Forest Fires Largely Overlooked by Climate-Change Modelers

  Forest Fires Largely Overlooked by Climate-Change Modelers

24 April 2009

published by www.bloomberg.com


Global — Forest fires worsen global warming and make it harder for societies to adapt to drought and higher temperatures, scientists said.

Trees and brush set ablaze, by accident or through slash- and-burn farming in the tropics, fuel hotter weather, said Jennifer Balch, a researcher at the National Center for Ecological Analysis and Synthesis in Santa Barbara, California. That’s because smoke adds more carbon dioxide to the atmosphere.

“We don’t think about fire correctly,” Balch said. “It’s very intrinsic to the planet when you consider the oxygen level, the vegetation and that large parts of earth are dry and hot.”

The emissions of carbon dioxide, a greenhouse gas adding to global warming, are about equal to half the output from burning fossil fuels such as coal, Balch and colleagues wrote in a study published yesterday in the journal Science on the role of fire in the climate system.

Even so, the effect of fires are rarely figured into models that predict future global warming.

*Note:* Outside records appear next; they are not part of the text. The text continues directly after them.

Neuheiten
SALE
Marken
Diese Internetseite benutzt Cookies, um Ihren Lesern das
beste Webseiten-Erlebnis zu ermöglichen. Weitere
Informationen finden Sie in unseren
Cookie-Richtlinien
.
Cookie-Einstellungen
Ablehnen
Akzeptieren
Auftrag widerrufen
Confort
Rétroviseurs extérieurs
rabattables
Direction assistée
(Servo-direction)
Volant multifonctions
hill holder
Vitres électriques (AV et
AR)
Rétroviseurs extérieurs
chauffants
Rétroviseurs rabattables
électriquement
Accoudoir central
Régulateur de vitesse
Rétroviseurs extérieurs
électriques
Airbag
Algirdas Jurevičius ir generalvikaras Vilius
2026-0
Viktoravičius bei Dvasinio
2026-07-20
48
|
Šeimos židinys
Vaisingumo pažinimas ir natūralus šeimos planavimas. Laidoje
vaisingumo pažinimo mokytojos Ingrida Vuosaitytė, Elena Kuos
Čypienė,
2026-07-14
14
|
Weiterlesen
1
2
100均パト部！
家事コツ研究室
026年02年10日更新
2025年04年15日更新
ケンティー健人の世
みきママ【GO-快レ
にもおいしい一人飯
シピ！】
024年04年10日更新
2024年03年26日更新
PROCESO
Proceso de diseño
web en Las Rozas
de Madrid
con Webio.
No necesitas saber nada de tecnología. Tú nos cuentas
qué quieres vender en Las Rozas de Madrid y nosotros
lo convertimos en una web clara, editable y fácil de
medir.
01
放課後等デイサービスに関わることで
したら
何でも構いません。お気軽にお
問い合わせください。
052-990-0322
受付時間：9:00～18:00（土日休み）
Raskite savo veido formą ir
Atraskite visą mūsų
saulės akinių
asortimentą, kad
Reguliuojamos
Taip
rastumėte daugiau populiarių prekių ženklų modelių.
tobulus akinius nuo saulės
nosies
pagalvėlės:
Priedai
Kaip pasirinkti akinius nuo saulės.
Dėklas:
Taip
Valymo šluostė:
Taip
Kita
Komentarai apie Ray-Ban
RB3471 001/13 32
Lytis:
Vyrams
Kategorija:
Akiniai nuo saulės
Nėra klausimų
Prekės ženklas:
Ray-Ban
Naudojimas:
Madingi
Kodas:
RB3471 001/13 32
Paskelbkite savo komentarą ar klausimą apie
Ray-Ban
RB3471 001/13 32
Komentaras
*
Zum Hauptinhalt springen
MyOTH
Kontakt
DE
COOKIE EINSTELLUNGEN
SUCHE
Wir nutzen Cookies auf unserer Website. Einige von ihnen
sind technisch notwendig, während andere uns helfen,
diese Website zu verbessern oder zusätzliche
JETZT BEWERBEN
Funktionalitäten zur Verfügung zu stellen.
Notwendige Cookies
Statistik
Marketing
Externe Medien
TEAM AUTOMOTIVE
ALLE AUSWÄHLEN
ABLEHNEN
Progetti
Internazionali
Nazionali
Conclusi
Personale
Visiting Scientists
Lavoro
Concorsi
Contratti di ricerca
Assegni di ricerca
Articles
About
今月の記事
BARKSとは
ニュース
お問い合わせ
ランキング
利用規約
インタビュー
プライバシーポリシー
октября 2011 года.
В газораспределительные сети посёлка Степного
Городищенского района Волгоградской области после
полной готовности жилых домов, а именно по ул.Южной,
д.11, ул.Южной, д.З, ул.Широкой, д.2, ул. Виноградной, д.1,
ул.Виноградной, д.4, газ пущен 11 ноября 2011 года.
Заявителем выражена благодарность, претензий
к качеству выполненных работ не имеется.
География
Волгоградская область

Scientists are still looking for ways to properly quantify the influence of fires on the earth’s climate system, Balch said in an interview.

Almost one-third of the planet experiences frequent fires, according to research by Emilio Chuvieco, a geographer at the University of Alcala, Spain, and colleagues. The frequency of fires is increasing as regions such as western North America become warmer and drier, said Balch.

‘Huge Task to Accomplish’

“It’s a huge task to accomplish to integrate dynamic vegetation models into the climate models, and it needs more time and careful work,” said Kirsten Thonicke, a researcher in geoecology at the Potsdam Institute for Climate Impact Research in Germany.

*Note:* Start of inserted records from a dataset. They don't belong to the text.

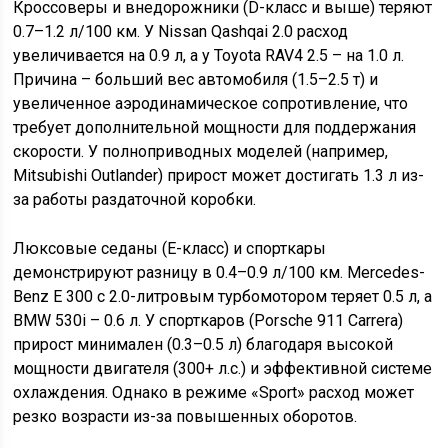
Кроссоверы и внедорожники (D-класс и выше) теряют
0.7–1.2 л/100 км. У Nissan Qashqai 2.0 расход
увеличивается на 0.9 л, а у Toyota RAV4 2.5 – на 1.0 л.
Причина – больший вес автомобиля (1.5–2.5 т) и
увеличенное аэродинамическое сопротивление, что
требует дополнительной мощности для поддержания
скорости. У полноприводных моделей (например,
Mitsubishi Outlander) прирост может достигать 1.3 л из-
за работы раздаточной коробки.
Люксовые седаны (E-класс) и спорткары
демонстрируют разницу в 0.4–0.9 л/100 км. Mercedes-
Benz E 300 с 2.0-литровым турбомотором теряет 0.5 л, а
BMW 530i – 0.6 л. У спорткаров (Porsche 911 Carrera)
прирост минимален (0.3–0.5 л) благодаря высокой
мощности двигателя (300+ л.с.) и эффективной системе
охлаждения. Однако в режиме «Sport» расход может
резко возрасти из-за повышенных оборотов.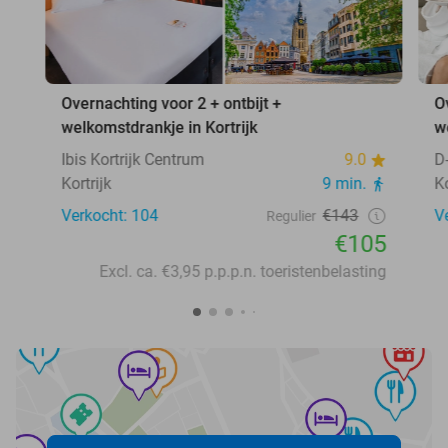
Overnachting voor 2 + ontbijt +
O
welkomstdrankje in Kortrijk
w
Ibis Kortrijk Centrum
9.0
D
Kortrijk
9 min.
Ko
Verkocht: 104
€143
V
Regulier
€105
Excl. ca. €3,95 p.p.p.n. toeristenbelasting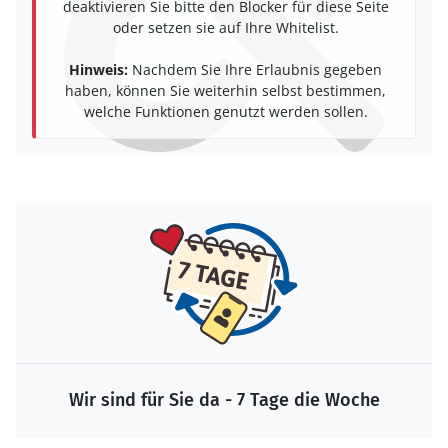
deaktivieren Sie bitte den Blocker für diese Seite
oder setzen sie auf Ihre Whitelist.
Hinweis:
Nachdem Sie Ihre Erlaubnis gegeben
haben, können Sie weiterhin selbst bestimmen,
welche Funktionen genutzt werden sollen.
Wir sind für Sie da - 7 Tage die Woche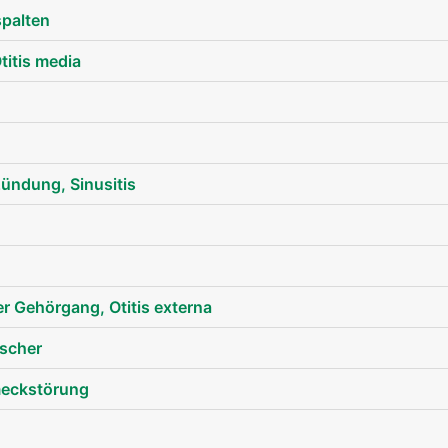
palten
titis media
ndung, Sinusitis
Ohren Mann
 Gehörgang, Otitis externa
lscher
meckstörung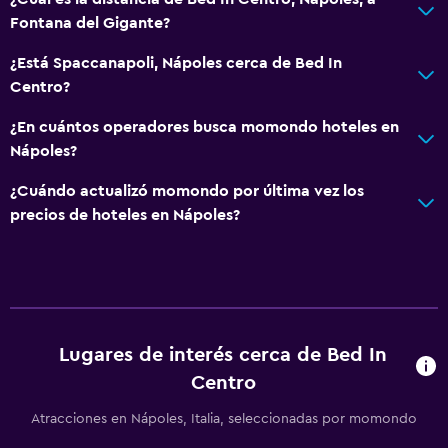
Servicios y facilidades
Fontana del Gigante?
Cajero automático/banco
¿Está Spaccanapoli, Nápoles cerca de Bed In
Servicio de conserjería
Centro?
Caja fuerte
¿En cuántos operadores busca momondo hoteles en
Boletos de transporte público
Nápoles?
Mostrador de información turística
¿Cuándo actualizó momondo por última vez los
Acceso con llave
precios de hoteles en Nápoles?
Acceso con tarjeta
Check-out exprés
Botella de agua
Check-in/check-out privado
Lugares de interés cerca de Bed In
Centro
Baño
Inodoro adaptado
Atracciones en Nápoles, Italia, seleccionadas por momondo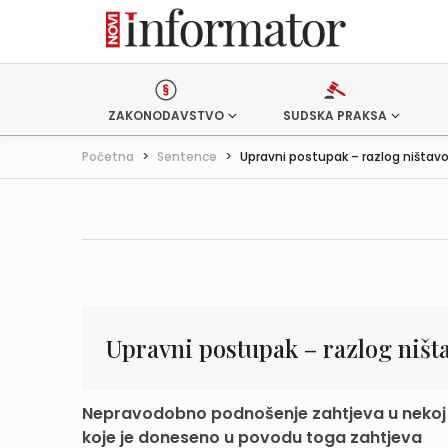
ZAKONODAVSTVO
SUDSKA PRAKSA
Početna
>
Sentence
>
Upravni postupak – razlog ništavost
Upravni postupak – razlog ništ
Nepravodobno podnošenje zahtjeva u nekoj up
koje je doneseno u povodu toga zahtjeva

“If you want to do projections 50 or 100 years from now or even further, you want to know if your biosphere is still able to provide you with the fuel you need to burn,” Thonicke said.

It’s clear that fires occur systematically when there is wood to burn, lightning strikes or humans set blazes amid hot and dry climate conditions, Balch said.

Fires in Southeast Asia in 1997 and 1998 related to the El Nino effect cost the region’s economy about $9 billion, including $1 billion in health-related expenses because of smoke inhalation. As much as $15 billion in damage resulted from fires in South America the same year.

Old-growth forests once studded with pine and firs from California to British Columbia are being consumed more regularly by fire as temperatures have risen as much as 0.5 degrees Celsius (0.9 degrees Fahrenheit) a decade since the 1970s, U.S. Geological Survey researcher Phillip van Mantgem said.

The earth in general is a flammable planet with carbon-rich vegetation, periodic dry seasons, lightning and volcanic eruptions, Balch and colleagues wrote in the study. Even normally moist rain forests can become combustible if invasive species take hold or as a result of human-induced burning.

Increased frequency of fires also will have an impact on carbon markets if negotiators at United Nations climate talks include forest preservation in a new climate-protection treaty, Balch said.